The revised UK Forestry Standard and associated Forestry Guidelines have just been released after years of consultation and development. Confor has been involved in the process from the outset and generally welcomes the revisions. The documents set out the statutory framework for forestry, along with best practice guidance.
The UKFS, sometimes dubbed the forester’s bible, is a necessary element of sustainable forest management in the UK. Legal obligations are clearly defined and differentiated from best practice – the latter is generally a condition of receiving grants.
The UKFS had to be revised for a number of reasons, including to strengthen the connections with the Guidelines and to clarify the status of all the documents. In addition, some guidance and interpretation has been “ramped up” for various reasons, including the need to ensure that all wood produced in the UK is deemed “sustainable”, especially for woodfuel to qualify as a sustainable source of renewable energy.

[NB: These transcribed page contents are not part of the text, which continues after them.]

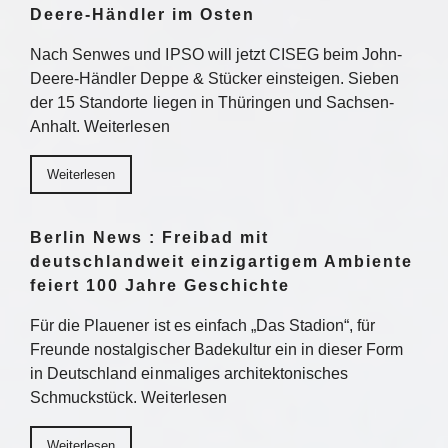
Deere-Händler im Osten
Nach Senwes und IPSO will jetzt CISEG beim John-
Deere-Händler Deppe & Stücker einsteigen. Sieben
der 15 Standorte liegen in Thüringen und Sachsen-
Anhalt. Weiterlesen
Weiterlesen
Berlin News : Freibad mit
deutschlandweit einzigartigem Ambiente
feiert 100 Jahre Geschichte
Für die Plauener ist es einfach „Das Stadion“, für
Freunde nostalgischer Badekultur ein in dieser Form
in Deutschland einmaliges architektonisches
Schmuckstück. Weiterlesen
Weiterlesen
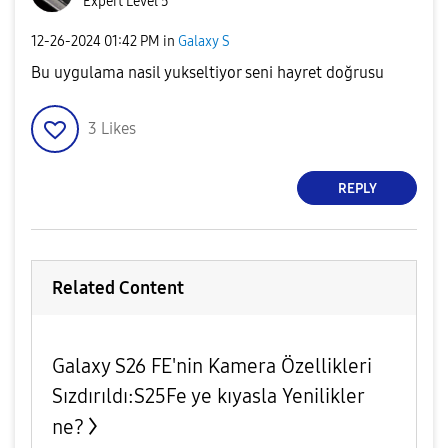
Expert Level 5
‎12-26-2024
01:42 PM
in
Galaxy S
Bu uygulama nasil yukseltiyor seni hayret doğrusu
3
Likes
REPLY
Related Content
Galaxy S26 FE'nin Kamera Özellikleri
Sızdırıldı:S25Fe ye kıyasla Yenilikler
ne?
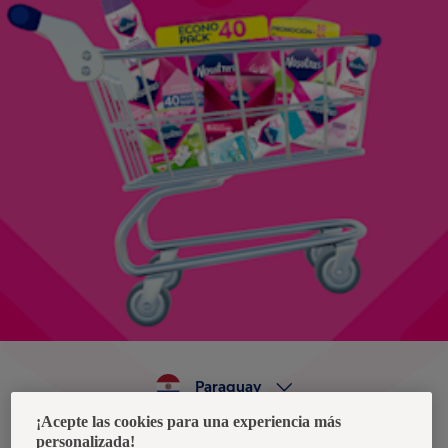
Paraguay
¡Acepte las cookies para una experiencia más
personalizada!
Política de privacidad de datos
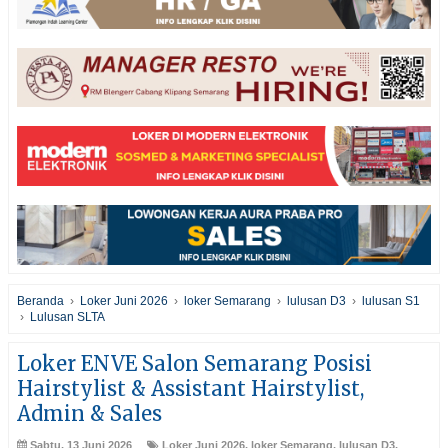
Beranda
›
Loker Juni 2026
›
loker Semarang
›
lulusan D3
›
lulusan S1
›
Lulusan SLTA
Loker ENVE Salon Semarang Posisi
Hairstylist & Assistant Hairstylist,
Admin & Sales
Sabtu, 13 Juni 2026
Loker Juni 2026
,
loker Semarang
,
lulusan D3
,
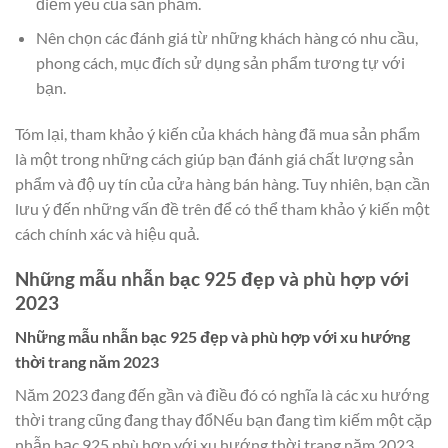
điểm yếu của sản phẩm.
Nên chọn các đánh giá từ những khách hàng có nhu cầu,
phong cách, mục đích sử dụng sản phẩm tương tự với
bạn.
Tóm lại, tham khảo ý kiến của khách hàng đã mua sản phẩm
là một trong những cách giúp bạn đánh giá chất lượng sản
phẩm và độ uy tín của cửa hàng bán hàng. Tuy nhiên, bạn cần
lưu ý đến những vấn đề trên để có thể tham khảo ý kiến một
cách chính xác và hiệu quả.
Những mẫu nhẫn bạc 925 đẹp và phù hợp với
2023
Những mẫu nhẫn bạc 925 đẹp và phù hợp với xu hướng
thời trang năm 2023
Năm 2023 đang đến gần và điều đó có nghĩa là các xu hướng
thời trang cũng đang thay đổNếu bạn đang tìm kiếm một cặp
nhẫn bạc 925 phù hợp với xu hướng thời trang năm 2023,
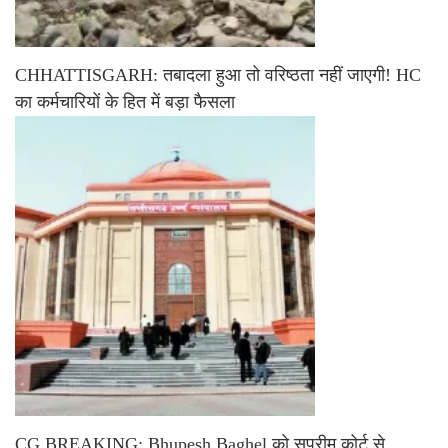
CHHATTISGARH: तबादला हुआ तो वरिष्ठता नहीं जाएगी! HC
का कर्मचारियों के हित में बड़ा फैसला
CG BREAKING: Bhupesh Baghel को सुप्रीम कोर्ट से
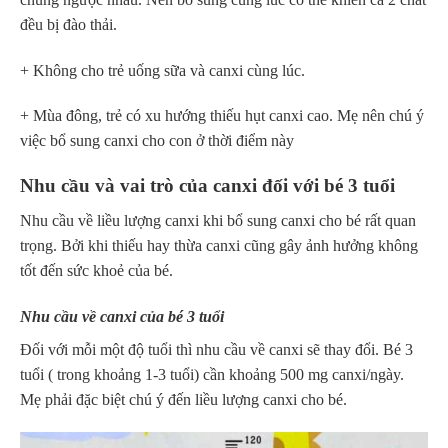
đều bị đào thải.
+ Không cho trẻ uống sữa và canxi cùng lúc.
+ Mùa đông, trẻ có xu hướng thiếu hụt canxi cao. Mẹ nên chú ý
việc bổ sung canxi cho con ở thời điểm này
Nhu cầu và vai trò của canxi đối với bé 3 tuổi
Nhu cầu về liều lượng canxi khi bổ sung canxi cho bé rất quan
trọng. Bởi khi thiếu hay thừa canxi cũng gây ảnh hưởng không
tốt đến sức khoẻ của bé.
Nhu cầu về canxi của bé 3 tuổi
Đối với mỗi một độ tuổi thì nhu cầu về canxi sẽ thay đổi. Bé 3
tuổi ( trong khoảng 1-3 tuổi) cần khoảng
500 mg canxi/ngày.
Mẹ phải đặc biệt chú ý đến liều lượng canxi cho bé.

There are also two new Guidelines: Forestry and climate change, and Forestry and soils. Other substantive changes and additions are clearly marked – they are not many, but some may find them irksome.
Richard Howe, FC’s standards and certification analyst, said: “The new UKFS and Guidelines give us a robust, succinct and clear set of credentials for the sustainability of forestry practice in the UK. Writing the Standard has been a major project for FC and NI Forest Service, and we are grateful for a great deal of help and advice from a range of organisations.
“The Standard provides a well articulated approach to forest management and helps ensure the forestry sector remains in the lead in terms of its commitment to sustainability. Inevitably, writing the Standard means finding a balance between commercial, environmental and social objectives, but it puts us in a very good position for meeting new challenges, in particular climate change, woodland expansion, woodfuel, and ensuring that UK forests produce sustainable produce.
“We should all be proud of this achievement, and we now need to ensure the UKFS is used to our best advantage.”